• _Required work_:
Return the following from the records below: each line, word for word, starting with the line that contains "106 (’91-’96) – 03008" and going on through the line that contains "Hay existencias", with nothing outside that range.

────────────────

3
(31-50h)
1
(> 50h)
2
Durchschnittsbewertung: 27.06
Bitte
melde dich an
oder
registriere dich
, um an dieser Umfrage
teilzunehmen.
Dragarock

────────────────

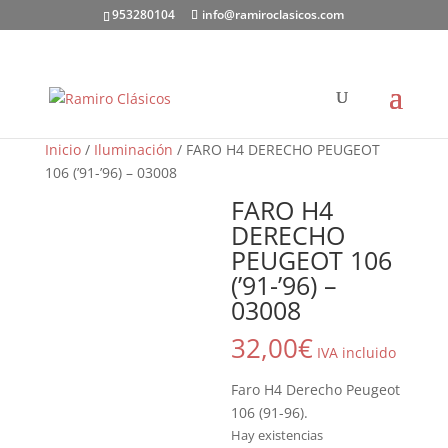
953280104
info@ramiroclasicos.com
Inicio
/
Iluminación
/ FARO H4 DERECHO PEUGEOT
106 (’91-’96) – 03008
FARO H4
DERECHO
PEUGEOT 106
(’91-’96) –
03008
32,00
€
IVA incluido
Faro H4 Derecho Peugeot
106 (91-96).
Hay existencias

────────────────

• _Exercise solution_:
106 (’91-’96) – 03008
FARO H4
DERECHO
PEUGEOT 106
(’91-’96) –
03008
32,00
€
IVA incluido
Faro H4 Derecho Peugeot
106 (91-96).
Hay existencias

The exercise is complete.